The U.S. government plans to spend over 2 billion U.S. dollars next year to begin a two-decade effort to improve the U.S. military's ability to strike targets around the globe with conventional weapons, The Defense News website reported Wednesday.
The money will go toward new aircraft, weapons and intelligence and surveillance systems, according to the report.
"We have to move to do those strikes in near-real time. We need a new bomber...with longer range and a bigger payload," U.S. Air Force Chief of Staff Michael Moseley was quoted as saying.
He said other possible options include unmanned strike aircraft and space-based platforms.

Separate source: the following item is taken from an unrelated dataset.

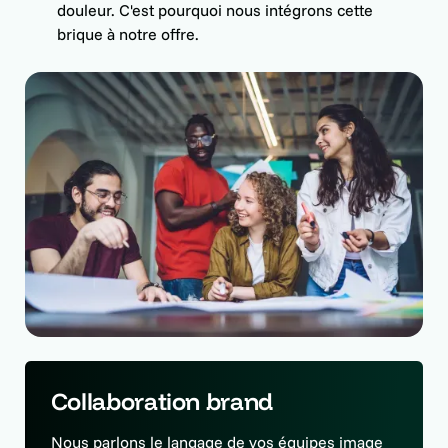
douleur. C'est pourquoi nous intégrons cette
brique à notre offre.
Collaboration brand
Nous parlons le langage de vos équipes image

The deep strike program, which will eventually involve the U.S. navy and the air force, is included in the 439.3-billion-dollar defense budget plan for fiscal year 2007 starting Oct. 1 this year, which the Bush administration submitted to the Congress on Monday.
The proposed budget moves long-range strike substantially higher on the Pentagon's list of priorities.
Deep strike capabilities which had originally planned to be fielded by 2037 now are to be operational by 2018.
The U.S. military's sense of urgency about global strike capabilities was conveyed in the Feb. 3 Quadrennial Defense Review (QDR), which helps shape the 2007 budget.
By 2025, the QDR says, the U.S. air force should improve its long-range strike capabilities by 50 percent-- including a fivefold increase in the ability to penetrate hardened targets-- and that 35 percent of those strike forces should be unmanned.